▶ **WORK TO BE COMPLETED**: Below are records; say how many of their lines include the word "that", giving nothing but the number.

▶ **RAW DATA**:
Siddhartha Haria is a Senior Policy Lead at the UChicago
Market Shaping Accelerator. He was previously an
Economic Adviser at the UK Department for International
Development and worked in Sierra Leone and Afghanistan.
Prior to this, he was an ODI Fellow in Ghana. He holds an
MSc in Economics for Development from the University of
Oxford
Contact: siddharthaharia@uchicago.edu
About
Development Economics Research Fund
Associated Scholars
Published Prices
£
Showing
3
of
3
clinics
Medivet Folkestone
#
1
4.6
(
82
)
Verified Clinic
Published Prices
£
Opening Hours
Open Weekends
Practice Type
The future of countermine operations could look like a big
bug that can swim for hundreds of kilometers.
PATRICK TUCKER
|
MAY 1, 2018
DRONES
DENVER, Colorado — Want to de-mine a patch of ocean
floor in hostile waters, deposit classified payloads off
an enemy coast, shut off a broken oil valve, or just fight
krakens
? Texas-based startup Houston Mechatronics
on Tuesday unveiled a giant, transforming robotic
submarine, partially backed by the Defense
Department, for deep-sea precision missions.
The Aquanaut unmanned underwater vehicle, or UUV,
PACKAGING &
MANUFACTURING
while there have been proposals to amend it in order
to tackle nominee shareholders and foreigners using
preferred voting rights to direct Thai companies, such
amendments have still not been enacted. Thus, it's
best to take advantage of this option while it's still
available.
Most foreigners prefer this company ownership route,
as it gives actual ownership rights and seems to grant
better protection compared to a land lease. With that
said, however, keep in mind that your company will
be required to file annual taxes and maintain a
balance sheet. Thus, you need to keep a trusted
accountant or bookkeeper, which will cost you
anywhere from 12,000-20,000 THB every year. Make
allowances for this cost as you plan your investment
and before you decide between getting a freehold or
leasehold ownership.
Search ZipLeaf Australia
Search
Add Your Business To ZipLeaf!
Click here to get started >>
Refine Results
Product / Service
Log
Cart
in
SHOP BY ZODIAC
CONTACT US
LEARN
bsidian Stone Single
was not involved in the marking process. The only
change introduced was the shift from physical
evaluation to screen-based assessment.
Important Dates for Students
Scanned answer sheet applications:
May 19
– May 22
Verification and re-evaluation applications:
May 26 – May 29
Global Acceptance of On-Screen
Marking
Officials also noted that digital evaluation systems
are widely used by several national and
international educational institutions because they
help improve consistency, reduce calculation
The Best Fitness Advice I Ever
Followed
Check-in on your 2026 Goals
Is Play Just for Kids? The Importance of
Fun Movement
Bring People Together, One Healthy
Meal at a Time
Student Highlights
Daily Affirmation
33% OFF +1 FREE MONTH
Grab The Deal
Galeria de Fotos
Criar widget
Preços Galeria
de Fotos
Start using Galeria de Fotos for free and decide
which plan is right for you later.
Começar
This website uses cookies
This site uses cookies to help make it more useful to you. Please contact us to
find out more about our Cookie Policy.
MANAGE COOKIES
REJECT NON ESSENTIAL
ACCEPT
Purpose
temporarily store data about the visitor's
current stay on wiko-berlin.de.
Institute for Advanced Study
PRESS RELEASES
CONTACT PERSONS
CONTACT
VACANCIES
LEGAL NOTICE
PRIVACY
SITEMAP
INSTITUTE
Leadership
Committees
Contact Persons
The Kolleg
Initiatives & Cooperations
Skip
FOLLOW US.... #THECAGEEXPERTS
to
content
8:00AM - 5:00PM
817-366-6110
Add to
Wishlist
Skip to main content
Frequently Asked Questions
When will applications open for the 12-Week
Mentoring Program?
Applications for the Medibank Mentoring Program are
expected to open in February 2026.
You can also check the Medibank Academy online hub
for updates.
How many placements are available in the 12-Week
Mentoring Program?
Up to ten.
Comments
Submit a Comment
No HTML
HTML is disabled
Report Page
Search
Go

▶ **WRITTEN ANSWER**: 4